Duane didn’t offer any specific reasons for why he’s backing Hoylman.

“I’m supporting Brad,” he told The Villager. “That’s the only thing I want to say right now. I know he will make a terrific district leader.”

“Arthur has shown tremendous leadership, but that said, I think it’s a good time for transition in the district leadership position and I think Brad will do a good job,” Quinn said. “It will bring new ideas and new energy to the position.

“It doesn’t have anything to do with what Arthur has done,” Quinn said when asked if Schwartz’s rejoining V.I.D. was an issue.

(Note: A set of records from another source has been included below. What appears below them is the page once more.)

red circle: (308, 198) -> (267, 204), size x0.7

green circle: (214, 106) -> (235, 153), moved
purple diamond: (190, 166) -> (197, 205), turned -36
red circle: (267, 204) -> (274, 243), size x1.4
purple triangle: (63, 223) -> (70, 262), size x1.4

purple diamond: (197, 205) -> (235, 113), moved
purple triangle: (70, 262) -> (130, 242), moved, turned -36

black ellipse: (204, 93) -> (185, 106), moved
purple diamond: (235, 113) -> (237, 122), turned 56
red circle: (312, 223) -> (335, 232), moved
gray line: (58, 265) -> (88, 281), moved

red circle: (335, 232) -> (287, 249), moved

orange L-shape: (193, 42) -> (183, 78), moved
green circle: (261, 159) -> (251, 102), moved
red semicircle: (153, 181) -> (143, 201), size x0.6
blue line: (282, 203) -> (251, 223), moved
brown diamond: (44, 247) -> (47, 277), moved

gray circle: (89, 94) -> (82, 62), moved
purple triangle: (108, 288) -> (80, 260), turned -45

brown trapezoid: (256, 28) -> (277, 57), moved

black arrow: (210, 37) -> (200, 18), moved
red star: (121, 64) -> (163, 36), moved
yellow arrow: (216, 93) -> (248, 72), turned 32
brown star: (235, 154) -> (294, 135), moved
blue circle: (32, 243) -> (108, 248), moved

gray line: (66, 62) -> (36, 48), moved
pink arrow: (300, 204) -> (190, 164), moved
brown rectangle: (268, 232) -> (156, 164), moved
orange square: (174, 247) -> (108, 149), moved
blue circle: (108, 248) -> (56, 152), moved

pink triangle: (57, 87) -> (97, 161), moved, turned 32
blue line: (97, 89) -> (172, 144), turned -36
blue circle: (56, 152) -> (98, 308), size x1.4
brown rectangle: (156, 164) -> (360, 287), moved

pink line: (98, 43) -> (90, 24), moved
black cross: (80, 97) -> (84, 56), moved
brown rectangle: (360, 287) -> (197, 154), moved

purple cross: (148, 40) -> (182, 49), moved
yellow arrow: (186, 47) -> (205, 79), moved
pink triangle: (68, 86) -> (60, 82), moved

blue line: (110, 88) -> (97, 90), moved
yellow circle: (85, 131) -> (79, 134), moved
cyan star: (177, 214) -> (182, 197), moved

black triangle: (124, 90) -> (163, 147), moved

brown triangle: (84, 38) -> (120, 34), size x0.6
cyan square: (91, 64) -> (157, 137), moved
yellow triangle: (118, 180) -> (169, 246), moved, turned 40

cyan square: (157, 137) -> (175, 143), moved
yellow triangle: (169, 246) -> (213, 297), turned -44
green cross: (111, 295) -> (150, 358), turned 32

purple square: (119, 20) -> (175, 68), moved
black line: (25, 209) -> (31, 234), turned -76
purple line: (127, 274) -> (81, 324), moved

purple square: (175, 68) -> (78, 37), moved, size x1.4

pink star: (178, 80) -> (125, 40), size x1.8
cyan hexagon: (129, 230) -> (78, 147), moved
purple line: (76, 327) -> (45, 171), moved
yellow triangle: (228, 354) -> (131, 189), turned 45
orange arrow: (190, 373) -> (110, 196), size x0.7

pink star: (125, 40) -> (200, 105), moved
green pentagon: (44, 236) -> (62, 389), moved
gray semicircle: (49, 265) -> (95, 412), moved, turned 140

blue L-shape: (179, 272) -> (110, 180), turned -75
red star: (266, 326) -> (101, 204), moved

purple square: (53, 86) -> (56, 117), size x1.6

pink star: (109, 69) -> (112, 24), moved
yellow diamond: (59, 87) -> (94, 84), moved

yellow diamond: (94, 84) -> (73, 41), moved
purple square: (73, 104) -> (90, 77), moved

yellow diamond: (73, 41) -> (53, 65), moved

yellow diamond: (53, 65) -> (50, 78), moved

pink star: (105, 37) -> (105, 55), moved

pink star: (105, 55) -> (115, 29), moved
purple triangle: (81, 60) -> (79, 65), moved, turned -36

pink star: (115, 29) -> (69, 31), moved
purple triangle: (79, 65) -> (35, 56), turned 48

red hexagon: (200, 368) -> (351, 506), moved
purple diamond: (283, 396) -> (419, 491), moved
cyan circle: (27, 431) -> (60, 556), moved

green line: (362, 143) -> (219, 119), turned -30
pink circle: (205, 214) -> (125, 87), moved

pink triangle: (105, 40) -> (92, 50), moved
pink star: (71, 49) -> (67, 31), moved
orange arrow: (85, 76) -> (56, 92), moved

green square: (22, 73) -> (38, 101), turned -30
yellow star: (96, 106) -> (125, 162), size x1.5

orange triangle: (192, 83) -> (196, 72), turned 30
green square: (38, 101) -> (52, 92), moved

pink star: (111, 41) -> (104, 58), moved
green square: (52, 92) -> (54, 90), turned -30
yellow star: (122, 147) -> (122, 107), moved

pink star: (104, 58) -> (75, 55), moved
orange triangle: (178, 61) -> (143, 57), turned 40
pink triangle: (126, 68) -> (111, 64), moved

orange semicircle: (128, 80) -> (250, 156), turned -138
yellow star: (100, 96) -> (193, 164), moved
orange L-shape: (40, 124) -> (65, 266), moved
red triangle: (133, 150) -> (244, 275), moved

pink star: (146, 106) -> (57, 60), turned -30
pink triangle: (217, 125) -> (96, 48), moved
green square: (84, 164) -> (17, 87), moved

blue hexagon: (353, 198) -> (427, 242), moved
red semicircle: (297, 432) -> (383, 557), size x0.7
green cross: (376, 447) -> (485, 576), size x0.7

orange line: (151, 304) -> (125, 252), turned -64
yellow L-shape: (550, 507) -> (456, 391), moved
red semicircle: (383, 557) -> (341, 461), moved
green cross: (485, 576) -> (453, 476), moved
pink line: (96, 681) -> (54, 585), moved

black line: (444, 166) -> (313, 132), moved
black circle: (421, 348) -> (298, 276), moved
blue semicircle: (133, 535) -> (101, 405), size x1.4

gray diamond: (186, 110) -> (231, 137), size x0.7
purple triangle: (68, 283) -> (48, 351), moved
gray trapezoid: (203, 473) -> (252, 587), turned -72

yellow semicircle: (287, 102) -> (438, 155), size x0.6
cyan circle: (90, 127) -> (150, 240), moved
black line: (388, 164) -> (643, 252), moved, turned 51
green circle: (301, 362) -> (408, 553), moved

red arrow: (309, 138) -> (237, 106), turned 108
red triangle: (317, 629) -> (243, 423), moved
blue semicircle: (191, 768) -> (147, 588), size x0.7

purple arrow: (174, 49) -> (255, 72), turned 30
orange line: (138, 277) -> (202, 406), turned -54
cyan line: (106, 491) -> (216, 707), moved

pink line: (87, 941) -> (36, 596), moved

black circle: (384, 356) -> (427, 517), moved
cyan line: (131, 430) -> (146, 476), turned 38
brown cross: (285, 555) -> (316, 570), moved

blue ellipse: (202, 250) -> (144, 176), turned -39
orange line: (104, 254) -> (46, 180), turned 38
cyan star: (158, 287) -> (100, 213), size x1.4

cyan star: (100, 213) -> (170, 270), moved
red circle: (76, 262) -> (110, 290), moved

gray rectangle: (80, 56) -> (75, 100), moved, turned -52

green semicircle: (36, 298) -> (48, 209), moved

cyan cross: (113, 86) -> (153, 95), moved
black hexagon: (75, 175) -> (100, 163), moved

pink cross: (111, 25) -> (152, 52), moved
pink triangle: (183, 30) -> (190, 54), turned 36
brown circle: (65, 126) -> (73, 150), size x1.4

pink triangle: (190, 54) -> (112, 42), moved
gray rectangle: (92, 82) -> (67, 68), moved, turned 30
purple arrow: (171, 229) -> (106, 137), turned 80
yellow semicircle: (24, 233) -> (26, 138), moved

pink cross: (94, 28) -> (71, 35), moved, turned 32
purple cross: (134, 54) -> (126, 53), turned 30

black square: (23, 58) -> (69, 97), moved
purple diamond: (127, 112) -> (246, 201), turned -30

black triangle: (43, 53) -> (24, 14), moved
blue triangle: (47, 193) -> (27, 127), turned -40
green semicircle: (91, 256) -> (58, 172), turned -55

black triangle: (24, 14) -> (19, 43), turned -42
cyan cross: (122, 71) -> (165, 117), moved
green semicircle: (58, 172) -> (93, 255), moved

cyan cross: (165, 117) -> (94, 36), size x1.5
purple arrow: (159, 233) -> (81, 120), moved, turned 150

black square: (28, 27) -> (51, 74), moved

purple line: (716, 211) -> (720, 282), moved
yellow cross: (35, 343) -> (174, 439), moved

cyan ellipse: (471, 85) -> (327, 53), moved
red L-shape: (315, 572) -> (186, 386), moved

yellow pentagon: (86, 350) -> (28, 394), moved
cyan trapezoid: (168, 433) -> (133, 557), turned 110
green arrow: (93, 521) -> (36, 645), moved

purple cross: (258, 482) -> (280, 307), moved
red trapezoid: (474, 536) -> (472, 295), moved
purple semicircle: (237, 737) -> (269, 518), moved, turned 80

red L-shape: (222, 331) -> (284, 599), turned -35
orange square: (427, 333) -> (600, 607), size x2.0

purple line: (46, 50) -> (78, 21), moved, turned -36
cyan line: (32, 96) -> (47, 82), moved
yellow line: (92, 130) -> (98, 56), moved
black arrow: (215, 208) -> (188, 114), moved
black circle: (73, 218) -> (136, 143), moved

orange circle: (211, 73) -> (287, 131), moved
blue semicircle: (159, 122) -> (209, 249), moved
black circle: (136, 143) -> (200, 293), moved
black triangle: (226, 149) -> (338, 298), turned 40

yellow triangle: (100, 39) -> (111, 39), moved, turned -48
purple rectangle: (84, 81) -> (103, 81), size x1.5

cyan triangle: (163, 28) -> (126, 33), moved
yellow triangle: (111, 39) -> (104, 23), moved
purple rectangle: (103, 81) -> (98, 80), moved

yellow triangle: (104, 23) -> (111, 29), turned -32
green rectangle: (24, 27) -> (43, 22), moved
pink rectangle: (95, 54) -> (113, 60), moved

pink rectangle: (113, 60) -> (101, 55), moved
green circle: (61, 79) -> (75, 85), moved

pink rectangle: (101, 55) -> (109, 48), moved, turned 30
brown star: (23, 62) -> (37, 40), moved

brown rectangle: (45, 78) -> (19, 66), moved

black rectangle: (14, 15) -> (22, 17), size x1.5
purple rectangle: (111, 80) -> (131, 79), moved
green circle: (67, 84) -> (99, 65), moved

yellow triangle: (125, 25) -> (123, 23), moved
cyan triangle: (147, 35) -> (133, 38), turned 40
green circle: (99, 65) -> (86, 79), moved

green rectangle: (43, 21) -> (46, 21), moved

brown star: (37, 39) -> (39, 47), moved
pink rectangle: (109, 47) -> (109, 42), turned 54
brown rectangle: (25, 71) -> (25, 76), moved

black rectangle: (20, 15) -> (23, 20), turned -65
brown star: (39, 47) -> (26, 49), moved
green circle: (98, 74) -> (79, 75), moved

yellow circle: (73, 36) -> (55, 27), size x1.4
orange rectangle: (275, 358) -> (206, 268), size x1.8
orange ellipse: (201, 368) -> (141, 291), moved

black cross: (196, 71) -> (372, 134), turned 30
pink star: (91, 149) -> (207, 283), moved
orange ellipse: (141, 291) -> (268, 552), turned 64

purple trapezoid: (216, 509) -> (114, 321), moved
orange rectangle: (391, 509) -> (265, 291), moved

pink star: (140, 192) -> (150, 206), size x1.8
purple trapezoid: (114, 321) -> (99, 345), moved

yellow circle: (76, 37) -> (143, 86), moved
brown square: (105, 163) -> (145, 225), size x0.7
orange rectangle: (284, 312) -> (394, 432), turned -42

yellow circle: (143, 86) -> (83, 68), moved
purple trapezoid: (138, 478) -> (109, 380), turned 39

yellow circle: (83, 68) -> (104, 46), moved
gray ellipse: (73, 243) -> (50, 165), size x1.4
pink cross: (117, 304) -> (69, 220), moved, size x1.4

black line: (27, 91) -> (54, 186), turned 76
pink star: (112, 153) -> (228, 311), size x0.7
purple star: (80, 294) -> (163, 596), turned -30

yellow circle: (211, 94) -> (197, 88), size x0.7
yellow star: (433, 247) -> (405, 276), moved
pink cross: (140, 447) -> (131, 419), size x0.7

Glick said she felt Schwartz couldn’t devote as much attention to being district leader because of his demanding job as a top union lawyer — he represents the city’s Transport Workers Union, among others — as well as his family, which Schwartz admits has consumed a lot of his time. Schwartz recently remarried and his wife had a very difficult pregnancy last year, complications of which caused her to require heart surgery.

“I told Brad that I would support him,” Glick said, “that he would be a good district leader. I think that it would bring some balance and diversity to the club. I think he’s been understandably distracted,” she said of Schwartz. “As a union attorney, he’s had some big issues, bus strikes, and those responsibilities have taken up a lot of time.”

“I did less the last two years,” Schwartz admitted. But he said he always got to the polls during elections to help turn out the vote and insure things were operating correctly — one of district leaders’ functions. District leaders are unpaid and are the lowest-ranking elected officials, though they can play an important part in helping shape a district’s agenda.

Schwartz said his family is important to him, and that he’s running with the blessing of his wife, Kelly.

“The fact that I paid attention to my family the past couple of years doesn’t mean I’m not qualified,” he said, adding that he coached a Little League team for seven seasons. “It they’re saying parents can’t hold office…. I’m not sure what they’re referring to. In fact, I’m the only person running for office in the district — other than [Congressmember] Jerry Nadler — who has kids, young kids. Keen has grown kids.”

Schwartz said he knew things were amiss last year when he spent seven days in the hospital with his wife and did not get a call from Duane or Quinn. It became clear then, Schwartz said, that “the relationship was purely about politics and had ceased being personally friendly.”

In the past, Schwartz has said he wouldn’t run for higher office until his first two children were in college. Now he has a new child with another on the way. With his wife now having another difficult pregnancy, the timing isn’t great for Duane and Quinn to be giving him an election, he said.

Asked if it makes a difference that Hoylman, like Duane, Quinn and Glick, is openly gay, Glick said, “It’s been a long time since we had a gay male district leader — not since Artie [Strickler]. That’s not the deciding factor or the most important factor, but it offers perhaps a new perspective.”

Added Glick, “Maybe it’s just that we should have a district leader named something other than Artie or Arthur — it’s been a long time.”

Glick and Schwartz had a falling out years ago over the Hudson River Park and other issues.

Berger, who helped get Schwartz back into V.I.D., said she’s just looking forward to after the club’s May 19 endorsement vote.

“My thought is I’m going to support whoever the club chooses,” she said.

Frank Nervo, a past president of the club, said it seems odd for Schwartz to try to keep his seat, given Duane and Quinn have dumped him.

“It would be pretty pointless — because one of the [district leader’s] jobs is to have a working relationship with the community and the politicians,” he said.

William Stricklin, V.I.D. president, is reportedly not happy about the potentially divisive endorsement vote, especially since Schwartz only recently was accepted back in the club. He declined to comment.

Duane said Schwartz’s comments about someone having a problem with a candidate with families, is out of line.

“I’m not going to dignify that with an answer,” he said, then added, “I supported him when he had young children — now he’s got more young children.”

“I love children,” said Quinn. “I think Arthur has some terrific children.”